(Collection entries)
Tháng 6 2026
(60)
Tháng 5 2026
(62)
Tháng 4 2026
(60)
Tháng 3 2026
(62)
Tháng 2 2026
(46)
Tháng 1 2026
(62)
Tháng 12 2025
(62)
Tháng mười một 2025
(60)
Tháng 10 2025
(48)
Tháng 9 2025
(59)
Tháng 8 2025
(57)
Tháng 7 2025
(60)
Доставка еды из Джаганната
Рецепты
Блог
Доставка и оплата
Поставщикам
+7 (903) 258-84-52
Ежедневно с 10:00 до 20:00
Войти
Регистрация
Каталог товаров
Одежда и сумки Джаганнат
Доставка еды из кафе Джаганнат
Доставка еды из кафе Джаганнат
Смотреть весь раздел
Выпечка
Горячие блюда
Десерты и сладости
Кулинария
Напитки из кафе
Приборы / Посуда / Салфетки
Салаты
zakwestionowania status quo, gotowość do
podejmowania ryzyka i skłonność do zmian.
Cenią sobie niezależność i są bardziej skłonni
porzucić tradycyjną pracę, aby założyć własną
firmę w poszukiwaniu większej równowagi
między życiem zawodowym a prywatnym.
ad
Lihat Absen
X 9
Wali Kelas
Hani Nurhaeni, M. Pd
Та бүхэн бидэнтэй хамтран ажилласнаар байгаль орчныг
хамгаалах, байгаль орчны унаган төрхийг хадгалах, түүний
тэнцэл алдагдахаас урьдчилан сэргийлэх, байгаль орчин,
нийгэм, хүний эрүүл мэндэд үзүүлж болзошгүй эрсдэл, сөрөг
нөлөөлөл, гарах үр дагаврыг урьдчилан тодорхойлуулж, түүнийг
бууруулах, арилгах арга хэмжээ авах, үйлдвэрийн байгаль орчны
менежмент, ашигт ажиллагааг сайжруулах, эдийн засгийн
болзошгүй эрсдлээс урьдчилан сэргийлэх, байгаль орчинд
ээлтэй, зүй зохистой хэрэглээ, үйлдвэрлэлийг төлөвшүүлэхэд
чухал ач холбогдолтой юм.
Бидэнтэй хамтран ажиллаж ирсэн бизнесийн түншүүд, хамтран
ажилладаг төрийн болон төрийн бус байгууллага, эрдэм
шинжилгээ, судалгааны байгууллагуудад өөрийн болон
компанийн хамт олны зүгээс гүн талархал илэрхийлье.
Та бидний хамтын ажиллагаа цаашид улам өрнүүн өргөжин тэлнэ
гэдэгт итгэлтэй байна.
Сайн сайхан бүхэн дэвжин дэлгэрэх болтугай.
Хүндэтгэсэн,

WHAT THIS TASK INVOLVES — Among the entries above, find every line holding "урьдчилан" and copy it.

RESULT BELOW —
тэнцэл алдагдахаас урьдчилан сэргийлэх, байгаль орчин,
нөлөөлөл, гарах үр дагаврыг урьдчилан тодорхойлуулж, түүнийг
болзошгүй эрсдлээс урьдчилан сэргийлэх, байгаль орчинд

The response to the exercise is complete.